How do you treat an allergic reaction to Dilaudid? - page 2

by art71372

12,653 Visits | 36 Comments

If a patient is allergic (not overdosed) to Dilaudid can you treat it with Narcan or do you have to give epinephrine? Also how can you tell if they are overdosed vs having an allergic response?... Read More


  1. 5
    Quote from Meriwhen
    Yes: patient had tons of pruritis and rashes all over the body, but breathing was not impaired. All other possible causes ruled out. Treated with diphenhydramine.
    I think this was a joke because you often see a certain type of patient who is allergic to tylenol, ibuprofen, all NSAIDS, toradol, morphine, etc etc but can tolerate dilaudid just fine.
  2. 7
    As a previous poster noted, you treat allergic reactions the same regardless of the allergen. I think I can clear up a little though about a non-allergic reaction to some narcotics.

    I've had several occasions where IV morphine has caused a localized histamine release which results in itching and hives running up the arm from the IV site. We treat this in the PACU with IV diphenhydramine and it resolves quickly. I've seen this happen only one time with hydromorphone although an anesthesiologist once told me it could happen with any narcotic. It's not considered a true allergic reaction because it's not mediated by the immune system.

    I've also had patients who are on morphine PCAs develop a generalized pruritis which is treated with a small dose of naloxone or nalbuphine. The trick to remember is you want to use small doses and titrate to effect. Giving an entire dose of narcan will pretty much reverse all narcotics and leave your patient itch free but in great pain.
  3. 2
    Following surgery on his foot and ankle in 2010, my husband was given a dose of Dilaudid post-op,
    and he immediately broke out in hives and a rash. He had absolutely no respiratory issues. They
    treated his hives and rash and noted the word "ALLERGY" on his chart.

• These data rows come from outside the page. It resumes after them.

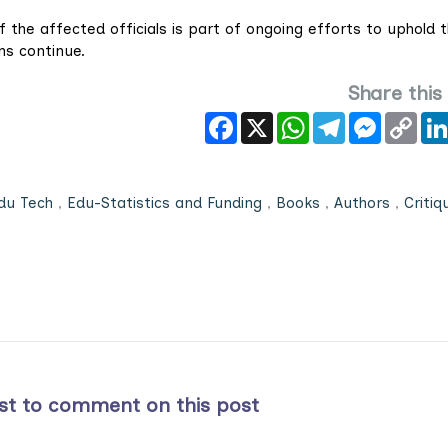
f the affected officials is part of ongoing efforts to uphold 
ons continue.
Share this
Facebook
X
WhatsApp
Telegram
Messeng
Cop
Link
du Tech
,
Edu-Statistics and Funding
,
Books
,
Authors
,
Critiq
rst to comment on this post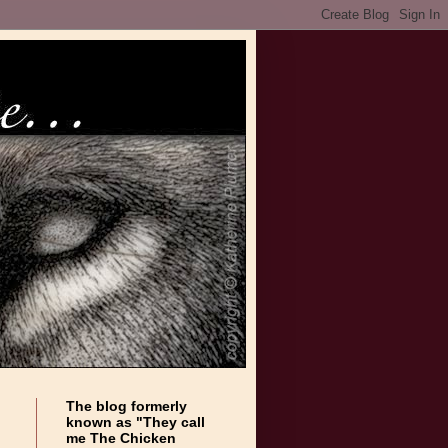
The blog formerly
known as "They call
me The Chicken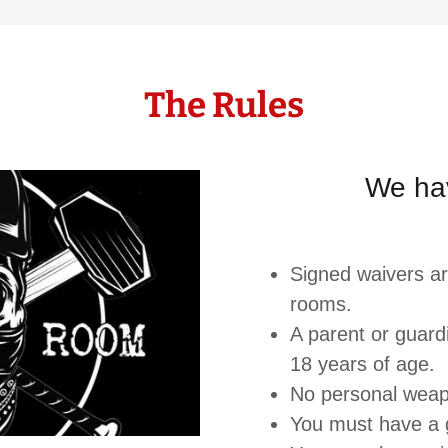
The Rules
We ha
Signed waivers a
rooms.
A parent or guar
18 years of age.
No personal wea
You must have a 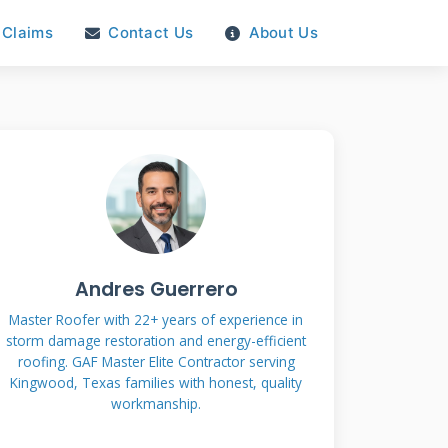
Claims
Contact Us
About Us
Andres Guerrero
Master Roofer with 22+ years of experience in
storm damage restoration and energy-efficient
roofing. GAF Master Elite Contractor serving
Kingwood, Texas families with honest, quality
workmanship.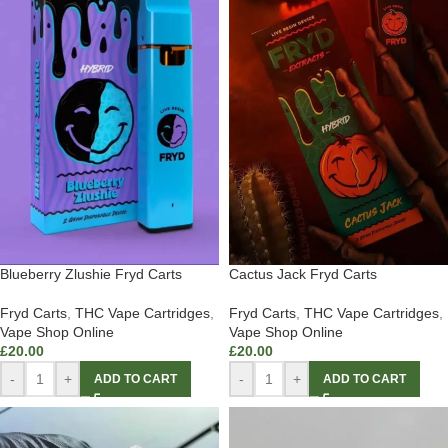
Blueberry Zlushie Fryd Carts
Cactus Jack Fryd Carts
Fryd Carts
,
THC Vape Cartridges
,
Fryd Carts
,
THC Vape Cartridges
,
Vape Shop Online
Vape Shop Online
£
20.00
£
20.00
-
+
-
+
ADD TO CART
ADD TO CART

    Since then, he has been told that while it was "a quick and severe" reaction, it was most likely a
    side effect and not an actual allergy. If there ever is a next time, he'll be given another drug.
    marda and art71372 like this.
  4. 3
    Personally, I'd consider "itching" a side effect. It happens with a lot of narcotics. I'd call "hives" or "rash" an allergy. (Unless the "rash" was just redness from scratching, in which case, I don't consider that an actual "rash."
    psu_213, GrnTea, and sharpeimom like this.
  5. 0
    I remember a patient who was allergic to dilaudid, with rash and itching ( I hate the word pruritis). And was given Benadryl wil the dilaudid.
  6. 0
    Also, I take tramadol for back pain and sometime I get very itchy with no rash. I would call it a side effect. I don't consider myself allergic.
  7. 0
    Quote from hiddencatRN
    I think this was a joke because you often see a certain type of patient who is allergic to tylenol, ibuprofen, all NSAIDS, toradol, morphine, etc etc but can tolerate dilaudid just fine.
    It was a joke and a serious question, all at the same time, if that makes any sense =).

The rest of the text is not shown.